Each year since, we've had some kind of protest or vigil. From 2004 through 2007, we helped organize sizeable peace rallies here in Fayetteville.
But this year, the anniversary crept up on me, and as I write we are scrambling to put on a small vigil downtown tomorrow. It's bound to be small; but as far as I can tell, it will be pretty much all the local action there is.
We're still pretty busy otherwise: our GI Rights Hotline is taking lots of calls; our "Sgt. Abe" character is still working to bring more Truth into Recruiting; and we're pressing for
accountability for the torture that so
disgraced the nation in recent years.
Yet there's no denying that the peace movement in March 2009 is in deep disarray. National groups are fading; uncertainty is widespread about how to project a strong peace message given the changes in Washington. And it seems that everything, even wars and rumors of war, is being swept from our field of vision by the noise and impact of the economic collapse.
No wonder it's been hard to stay focused lately. But here it is, the beginning of Year Seven of the Iraq war, and at Eugene O'Neill wrote in "Death of a Salesman," Attention must be paid.
So tomorrow I'll be carrying the poster I made in the summer of 2003, when the number of US casualties was about 250, a figure that was updated for each new vigil.
The sign is scuffed, smudged and battered now, held together with tape. But the message still appplies, the numbers are current, and the totals are depressingly familiar: 4200+ US troops killed; 500,000+ Iraqi civilians dead.
And there are more unhappy numbers that don't fit on the sign:
-- Five million Iraqis turned into homeless refugees in their own homeland;
-- More than 50,000 US troops seriously wounded;
-- Hundreds more dead by suicide, in Iraq and afterward;
-- Un-numbered military families torn apart by the stresses of repeated deployments;
-- The financial costs of the war are well into multiple trillions of dollars (which
used to be a lot of money), with no end in sight.
And despite announced plans to pull out some troops from Iraq, there's another war in afghanistan waiting to claim them.
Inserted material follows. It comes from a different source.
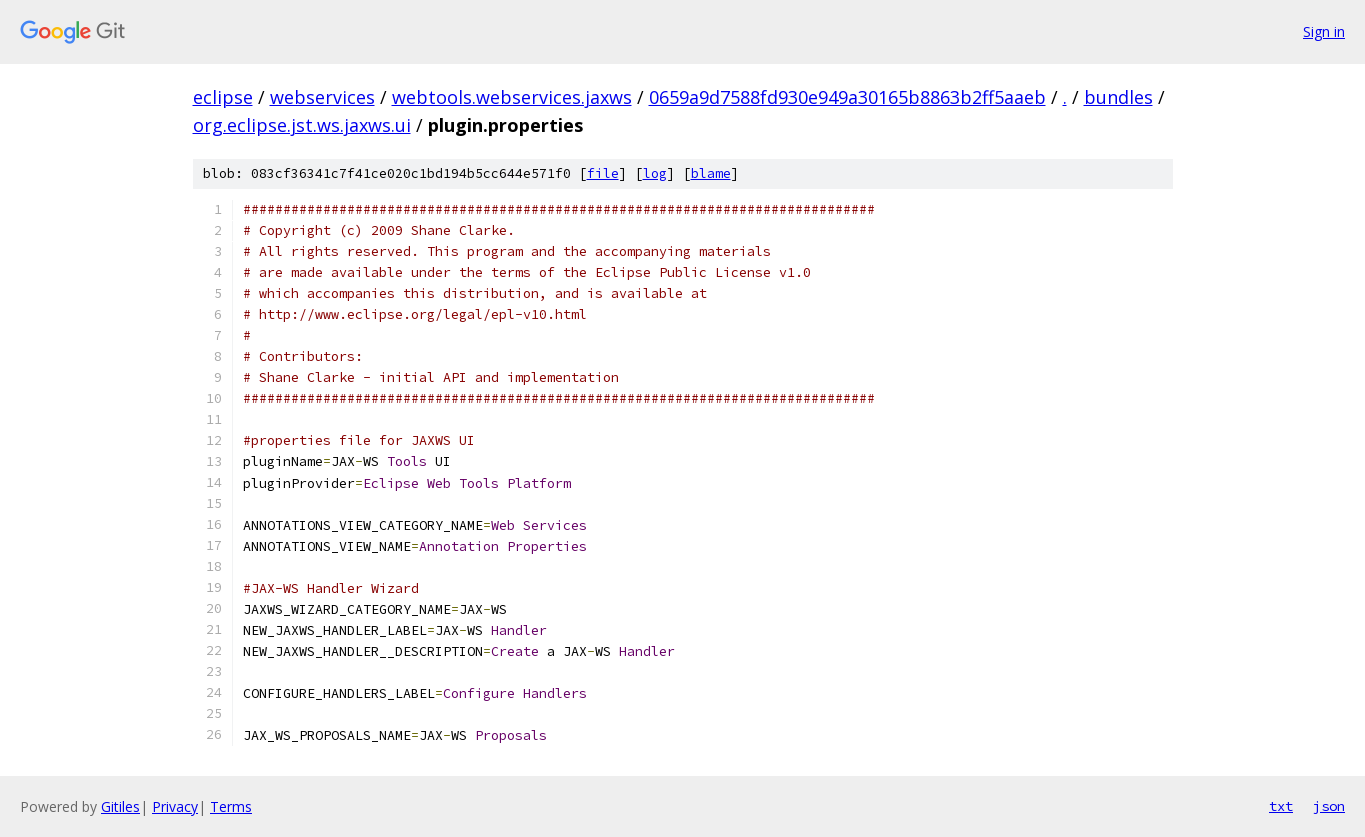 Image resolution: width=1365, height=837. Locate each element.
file (603, 173)
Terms (231, 806)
Which reminds me -- I was against the Afghanistan war first, all the way back in late 2001. And now, more than seven years later, this response has not dimmed: Afghanistan is a quagmire. Despite the skill and courage of US troops, I agree with military columnist and Vietnam veteran Joseph Galloway, who recently wrote:
"The Taliban insurgents now have a chokehold on as much as 70 percent of Afghanistan, and they're proving to be flexible and adaptive in their attacks on American, NATO and Afghan forces.
If the new American team has some new ideas about how to succeed in Afghanistan, now would be the time to lay them out. Nothing that Alexander the Great, Queen Victoria or Leonid Brezhnev tried in their attempts to subdue the quarrelsome Afghan tribes worked, and nothing we’ve tried in the last eight years has, either.
While we're waiting for a new strategy, perhaps we should break out some old Kipling:
"When wounded and left on Afghanistan's plain
"And the women come out to cut up your remains . . . ."
Etc., etc."
Current plans call for leaving at least 50,000 US troops in Iraq for the indefinite future. To me, that suggests that there may well be many more such anniversaries to mark, before the sentiment we saw on this Welcome Home banner at Camp Lejeune is fulfilled.